**Exercise objective**. Transcribe each record precisely; images stay out.

········

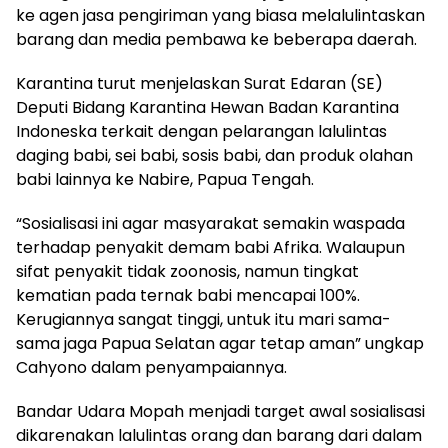
ke agen jasa pengiriman yang biasa melalulintaskan
barang dan media pembawa ke beberapa daerah.
Karantina turut menjelaskan Surat Edaran (SE)
Deputi Bidang Karantina Hewan Badan Karantina
Indoneska terkait dengan pelarangan lalulintas
daging babi, sei babi, sosis babi, dan produk olahan
babi lainnya ke Nabire, Papua Tengah.
“Sosialisasi ini agar masyarakat semakin waspada
terhadap penyakit demam babi Afrika. Walaupun
sifat penyakit tidak zoonosis, namun tingkat
kematian pada ternak babi mencapai 100%.
Kerugiannya sangat tinggi, untuk itu mari sama-
sama jaga Papua Selatan agar tetap aman” ungkap
Cahyono dalam penyampaiannya.
Bandar Udara Mopah menjadi target awal sosialisasi
dikarenakan lalulintas orang dan barang dari dalam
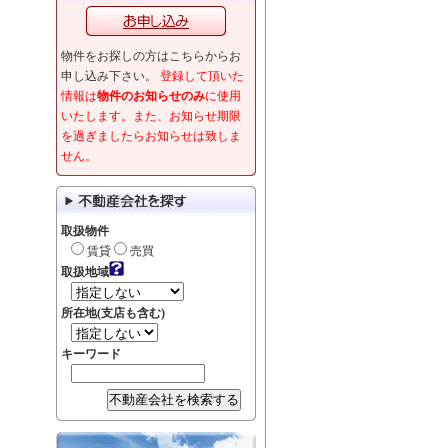
物件をお探しの方はこちらからお
申し込み下さい。
登録して頂いた
情報は
物件のお知らせのみ
に使用
いたします。また、お知らせ期限
を過ぎましたらお知らせは致しま
せん。
取扱物件
賃貸
売買
取扱地域
所在地(支店も含む)
キーワード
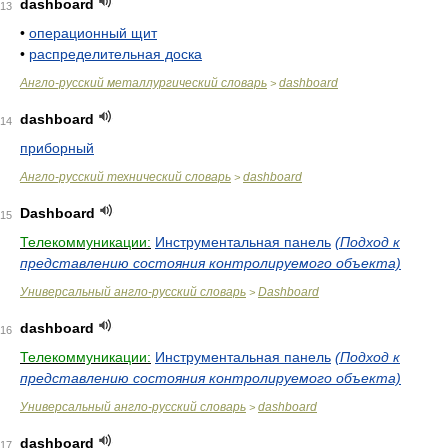
dashboard
13
•
операционный щит
•
распределительная доска
Англо-русский металлургический словарь
dashboard
>
dashboard
14
приборный
Англо-русский технический словарь
dashboard
>
Dashboard
15
Телекоммуникации:
Инструментальная панель
(Подход к
представлению состояния контролируемого объекта)
Универсальный англо-русский словарь
Dashboard
>
dashboard
16
Телекоммуникации:
Инструментальная панель
(Подход к
представлению состояния контролируемого объекта)
Универсальный англо-русский словарь
dashboard
>
dashboard
17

········

**Answer section**.
ke agen jasa pengiriman yang biasa melalulintaskan
barang dan media pembawa ke beberapa daerah.
Karantina turut menjelaskan Surat Edaran (SE)
Deputi Bidang Karantina Hewan Badan Karantina
Indoneska terkait dengan pelarangan lalulintas
daging babi, sei babi, sosis babi, dan produk olahan
babi lainnya ke Nabire, Papua Tengah.
“Sosialisasi ini agar masyarakat semakin waspada
terhadap penyakit demam babi Afrika. Walaupun
sifat penyakit tidak zoonosis, namun tingkat
kematian pada ternak babi mencapai 100%.
Kerugiannya sangat tinggi, untuk itu mari sama-
sama jaga Papua Selatan agar tetap aman” ungkap
Cahyono dalam penyampaiannya.
Bandar Udara Mopah menjadi target awal sosialisasi
dikarenakan lalulintas orang dan barang dari dalam
物件をお探しの方はこちらからお
申し込み下さい。
登録して頂いた
情報は
物件のお知らせのみ
に使用
いたします。また、お知らせ期限
を過ぎましたらお知らせは致しま
せん。
取扱物件
賃貸
売買
取扱地域
所在地(支店も含む)
キーワード
dashboard
13
•
операционный щит
•
распределительная доска
Англо-русский металлургический словарь
dashboard
>
dashboard
14
приборный
Англо-русский технический словарь
dashboard
>
Dashboard
15
Телекоммуникации:
Инструментальная панель
(Подход к
представлению состояния контролируемого объекта)
Универсальный англо-русский словарь
Dashboard
>
dashboard
16
Телекоммуникации:
Инструментальная панель
(Подход к
представлению состояния контролируемого объекта)
Универсальный англо-русский словарь
dashboard
>
dashboard
17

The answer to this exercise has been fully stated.